An application breaks in the middle of the night, someone from your technical team rushes to the rescue. They are up all night performing incantations and miracles to minimize data loss and restore service to your users. They are the heroes of the hour, in some cases literally saving the company.
Or are they the villains?
- Didn’t use application monitoring tools to proactively watch for issues.
- Didn’t set up automated deployment tools, to reduce human error.
- Didn’t have controls in place over their configuration.
- Didn’t do any kind of performance testing.
- Didn’t size systems appropriate to actual workloads.
- Let logs fill up, domains and certificates expire.
- Used the latest fad technologies without consideration for the business.
As a consultant, I regularly walk into situations where the supposed technical hero of the organization is actually a villain. More often than not, it falls into one of these two buckets:
1) The Peter principle: Someone was given more responsibility than they are actually competent to handle. Easy to happen if you have non-technical management over technical talent.

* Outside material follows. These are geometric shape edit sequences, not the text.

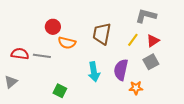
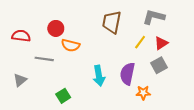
brown trapezoid: (102, 34) -> (112, 22), moved
red semicircle: (20, 54) -> (21, 36), moved
gray triangle: (11, 82) -> (20, 80), moved
green square: (60, 91) -> (63, 96), turned 32

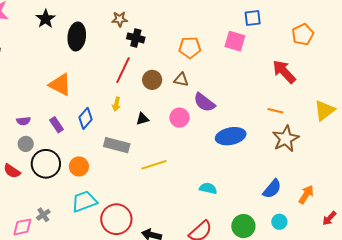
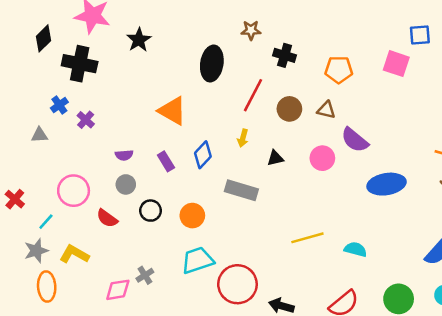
black star: (46, 19) -> (139, 40), moved
black ellipse: (77, 36) -> (212, 64), moved
black cross: (136, 38) -> (285, 55), moved
black circle: (46, 164) -> (151, 211), size x0.6
yellow line: (154, 165) -> (307, 238), moved

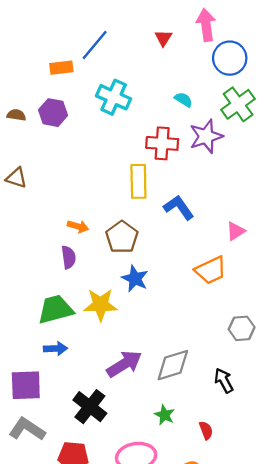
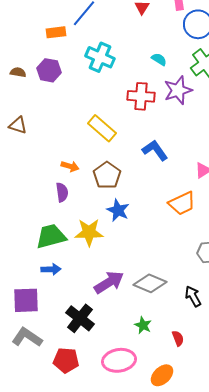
yellow rectangle: (138, 181) -> (102, 128), moved, turned -48
gray diamond: (173, 365) -> (150, 283), turned 40

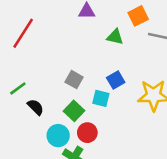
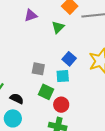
green triangle: (115, 37) -> (58, 27), turned -40
cyan circle: (58, 136) -> (13, 118), moved

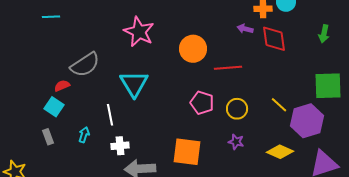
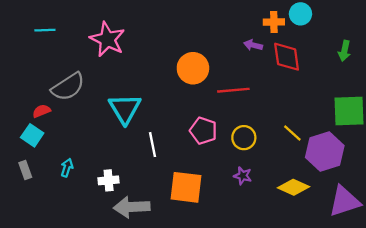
cyan line: (51, 17) -> (45, 30), moved
pink star: (139, 32) -> (107, 39), moved
white line: (110, 115) -> (152, 145), moved

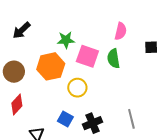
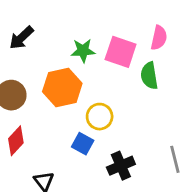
pink square: (87, 56) -> (121, 52), moved
blue square: (65, 119) -> (83, 144), moved

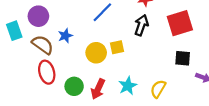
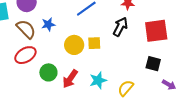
red ellipse: (47, 72) -> (25, 55), turned 65

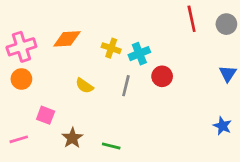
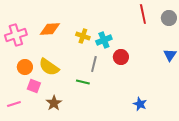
orange circle: (21, 79) -> (25, 67), moved
yellow semicircle: (84, 86) -> (49, 67), moved, size x1.5
blue star: (222, 126) -> (140, 104), moved
green line: (111, 146) -> (83, 82), moved

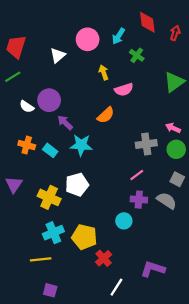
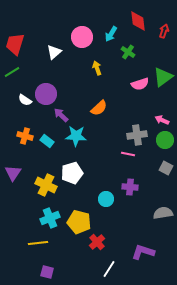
pink semicircle: (124, 90) -> (140, 84), moved
pink line: (137, 175) -> (128, 154), moved, turned 48
gray semicircle: (167, 201) -> (163, 213), moved, turned -42
cyan circle: (124, 221) -> (106, 199), moved

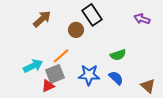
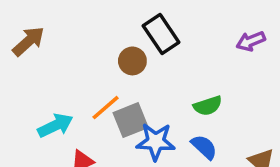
brown arrow: (42, 19) -> (28, 41), moved
purple arrow: (142, 19) -> (251, 41), turned -42
gray square: (55, 74) -> (131, 120), moved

2) A kingdom builder: Someone technical who enjoys the power in being a gatekeeper for the organization.
An incident post-mortem should not be about blame, but rather establishing the facts of what happened. Sometimes your technical team knows better. Especially in early stage companies with limited funding, corners get cut. It’s critical to listen to your technical team when they suggest areas of business risk. It’s also critical to ask them to identify those areas so that they can be preemptively addressed, or at least identified. Learn whether your heroes really are, and if they aren’t, take action to improve your organization.